▶ What this task involves
Please return the lines below verbatim, beginning at the one that has "connection, and the thread that" and stopping after the one that has "algorithm-driven music world?", and add no other lines.

▶ Data under study
○ ○ ○ ○ ○ ○ ○

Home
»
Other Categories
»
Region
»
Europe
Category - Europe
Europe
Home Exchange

○ ○ ○ ○ ○ ○ ○

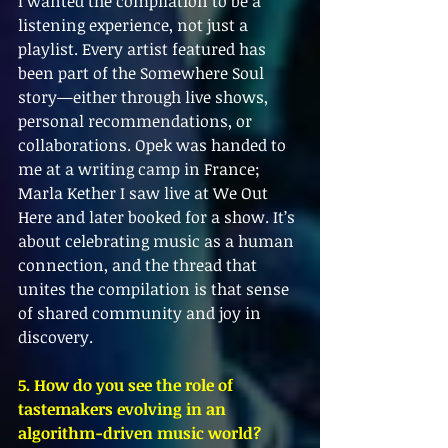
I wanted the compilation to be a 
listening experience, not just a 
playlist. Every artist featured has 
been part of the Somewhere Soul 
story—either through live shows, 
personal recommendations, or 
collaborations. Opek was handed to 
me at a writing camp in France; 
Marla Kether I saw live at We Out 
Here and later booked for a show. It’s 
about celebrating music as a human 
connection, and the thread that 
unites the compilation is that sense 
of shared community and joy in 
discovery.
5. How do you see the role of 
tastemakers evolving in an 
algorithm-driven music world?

○ ○ ○ ○ ○ ○ ○

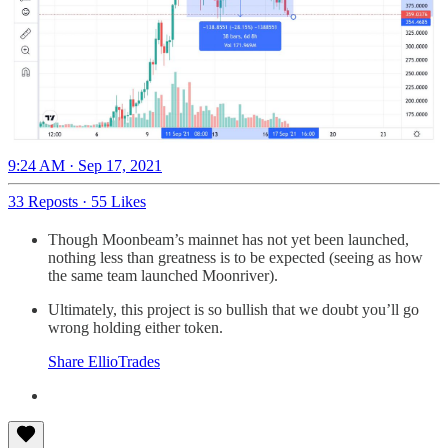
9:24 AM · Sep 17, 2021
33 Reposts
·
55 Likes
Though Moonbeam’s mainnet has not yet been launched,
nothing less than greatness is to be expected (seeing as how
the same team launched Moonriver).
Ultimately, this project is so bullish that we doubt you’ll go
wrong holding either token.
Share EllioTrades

○ ○ ○ ○ ○ ○ ○

▶ Finished exercise
connection, and the thread that 
unites the compilation is that sense 
of shared community and joy in 
discovery.
5. How do you see the role of 
tastemakers evolving in an 
algorithm-driven music world?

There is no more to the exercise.